Saturday, February 14, 2009

Random Thoughts on Valentine


Love has become cheap; therefore it has become less valuable than it used to be and it is supposed to be.

Easy come, easy go. Does that ring a bell?

All the yearning for love is gone, and the sleepless nights and restless days pining for love is out of fashion, laughable even. We are into instant everything; romance surely is included.

Diamonds and gold aren’t forever. “I sold my wedding band from my previous marriage and got my money the next day,” a young lady beams in a commercial, with money in hand.

One out of two marriages ends in divorce and the average marriage span is five short years.

Ah, romantic love. The candlelight dinner, the moonlight walk, the longing, the panting, the bachelor parties, the wedding bells, the honeymoon. All those trappings surely don’t make love stay.

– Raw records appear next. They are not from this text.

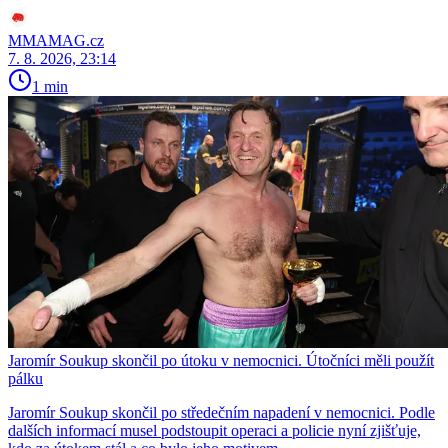
MMAMAG.cz
7. 8. 2026, 23:14
1 min
Jaromír Soukup skončil po útoku v nemocnici. Útočníci měli použít
pálku
Jaromír Soukup skončil po středečním napadení v nemocnici. Podle
dalších informací musel podstoupit operaci a policie nyní zjišťuje,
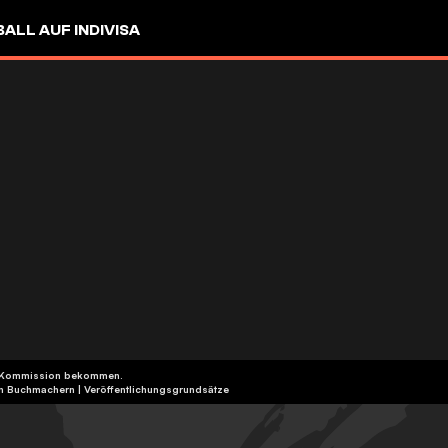
LL AUF INDIVISA
eine Kommission bekommen.
ten Buchmachern
|
Veröffentlichungsgrundsätze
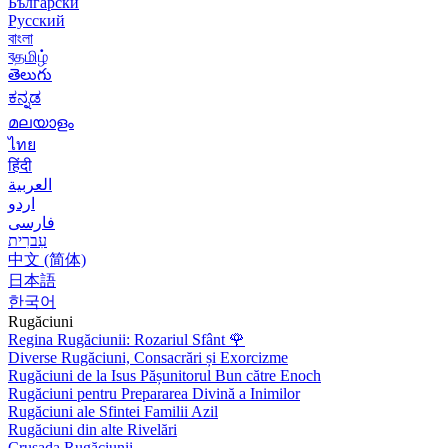
Български
Русский
বাংলা
বதமிழ்
తెలుగు
ಕನ್ನಡ
മലയാളം
ไทย
हिंदी
العربية
اردو
فارسی
עִברִית
中文 (简体)
日本語
한국어
Rugăciuni
Regina Rugăciunii: Rozariul Sfânt
🌹
Diverse Rugăciuni, Consacrări și Exorcizme
Rugăciuni de la Isus Pășunitorul Bun către Enoch
Rugăciuni pentru Prepararea Divină a Inimilor
Rugăciuni ale Sfintei Familii Azil
Rugăciuni din alte Rivelări
Crusada Rugăciunii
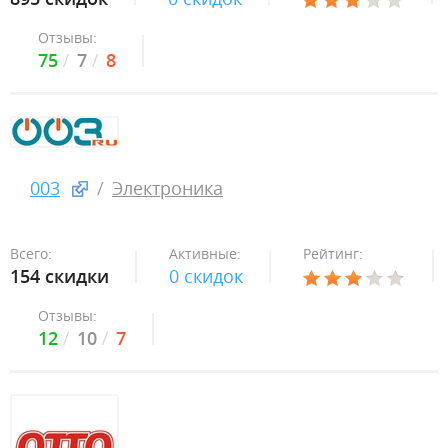
Отзывы:
75
7
8
003
Электроника
Всего:
Активные:
Рейтинг:
154 скидки
0 скидок
Отзывы:
12
10
7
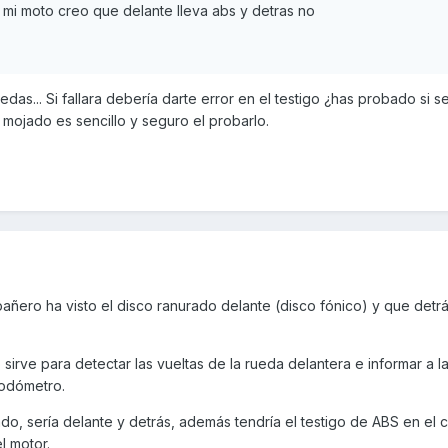
mi moto creo que delante lleva abs y detras no
das... Si fallara debería darte error en el testigo ¿has probado si s
o mojado es sencillo y seguro el probarlo.
ñero ha visto el disco ranurado delante (disco fónico) y que detrá
sirve para detectar las vueltas de la rueda delantera e informar a la
/odómetro.
do, sería delante y detrás, además tendría el testigo de ABS en el
l motor.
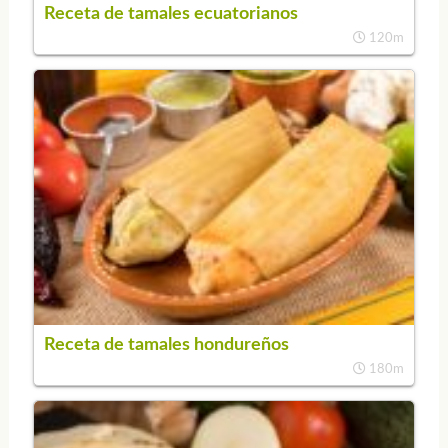
Receta de tamales ecuatorianos
120m
Receta de tamales hondureños
180m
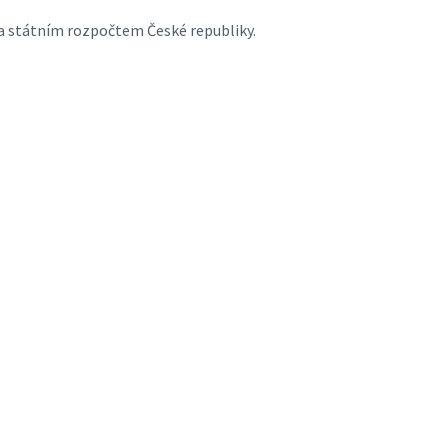
a státním rozpočtem České republiky.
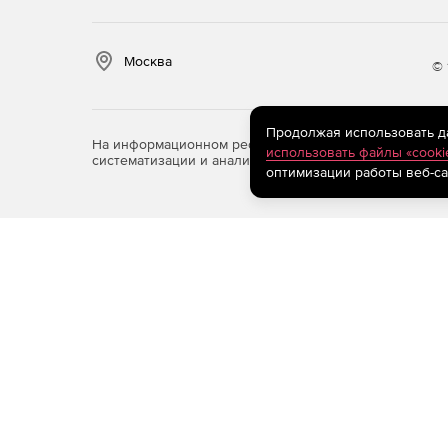
Москва
© 
Продолжая использовать дан
На информационном ресурсе store.softline.ru примен
использовать файлы «cooki
систематизации и анализа сведений, относящихся к 
оптимизации работы веб-са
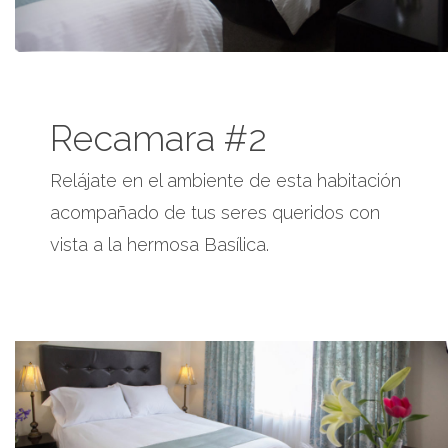
Recamara #2
Relájate en el ambiente de esta habitación
acompañado de tus seres queridos con
vista a la hermosa Basílica.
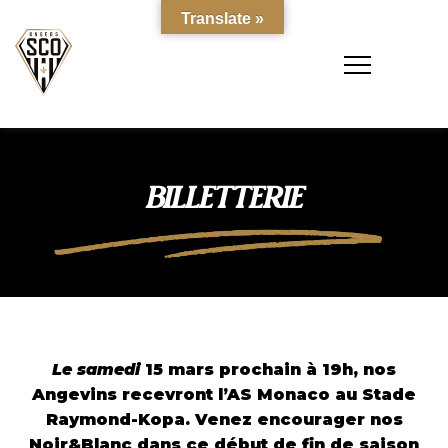
Translate »
BILLETTERIE
Le samedi
15 mars prochain à 19h, nos
Angevins recevront l’AS Monaco au Stade
Raymond-Kopa. Venez encourager nos
Noir&Blanc dans ce début de fin de saison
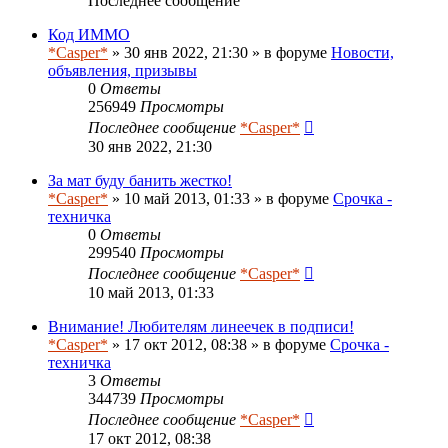
Последнее сообщение
Код ИММО
*Casper*
» 30 янв 2022, 21:30 » в форуме
Новости,
объявления, призывы
0
Ответы
256949
Просмотры
Последнее сообщение
*Casper*
30 янв 2022, 21:30
За мат буду банить жестко!
*Casper*
» 10 май 2013, 01:33 » в форуме
Срочка -
техничка
0
Ответы
299540
Просмотры
Последнее сообщение
*Casper*
10 май 2013, 01:33
Внимание! Любителям линеечек в подписи!
*Casper*
» 17 окт 2012, 08:38 » в форуме
Срочка -
техничка
3
Ответы
344739
Просмотры
Последнее сообщение
*Casper*
17 окт 2012, 08:38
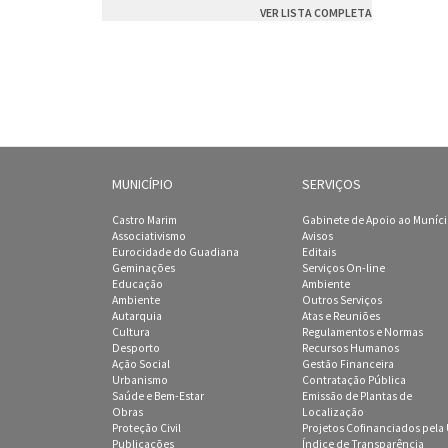
VER LISTA COMPLETA
MUNICÍPIO
SERVIÇOS
Castro Marim
Gabinete de Apoio ao Muníc
Associativismo
Avisos
Eurocidade do Guadiana
Editais
Geminações
Serviços On-line
Educação
Ambiente
Ambiente
Outros Serviços
Autarquia
Atas e Reuniões
Cultura
Regulamentos e Normas
Desporto
Recursos Humanos
Ação Social
Gestão Financeira
Urbanismo
Contratação Pública
Saúde e Bem-Estar
Emissão de Plantas de
Obras
Localização
Proteção Civil
Projetos Cofinanciados pela
Publicações
Índice de Transparência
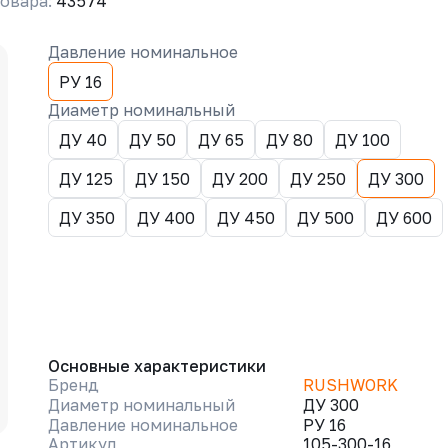
овара:
43574
Давление номинальное
РУ 16
Диаметр номинальный
ДУ 40
ДУ 50
ДУ 65
ДУ 80
ДУ 100
ДУ 125
ДУ 150
ДУ 200
ДУ 250
ДУ 300
ДУ 350
ДУ 400
ДУ 450
ДУ 500
ДУ 600
Основные характеристики
Бренд
RUSHWORK
Диаметр номинальный
ДУ 300
Давление номинальное
РУ 16
Артикул
105-300-16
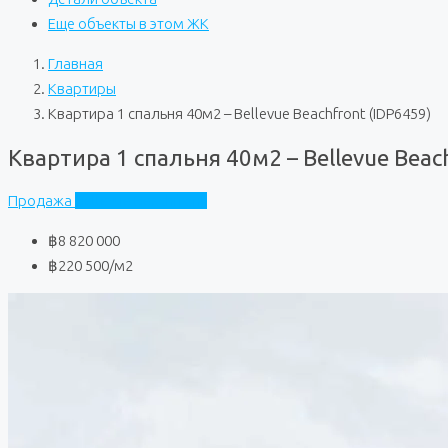
Еще объекты в этом ЖК
Главная
Квартиры
Квартира 1 спальня 40м2 – Bellevue Beachfront (IDP6459)
Квартира 1 спальня 40м2 – Bellevue Beac
Продажа
Bellevue Beachfront
฿8 820 000
฿220 500
/м2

What makes love stay isn’t the sweet talk and vows you have given in exchange for something you yearn to possess or the physical pleasure you long to gratify; what causes it to last is your commitment to love and a strong will to keep your promises for better or for worse.

Love has become cheap; let’s make it expensive again by paying a great price, not with money but with something far more valuable than money. To love is to value the object of our love by not degrading her or reducing her into a mere object; to love is to commit to the one whom you love even when the feeling of love is no longer present; to love is to wait and not to rush the fruition of love by coercion and manipulation by words or deeds; to love is to wait and wait some more…

Love has become cheap; let’s make it expensive again. It’s a pearl of great price, so don’t trample on it like swine.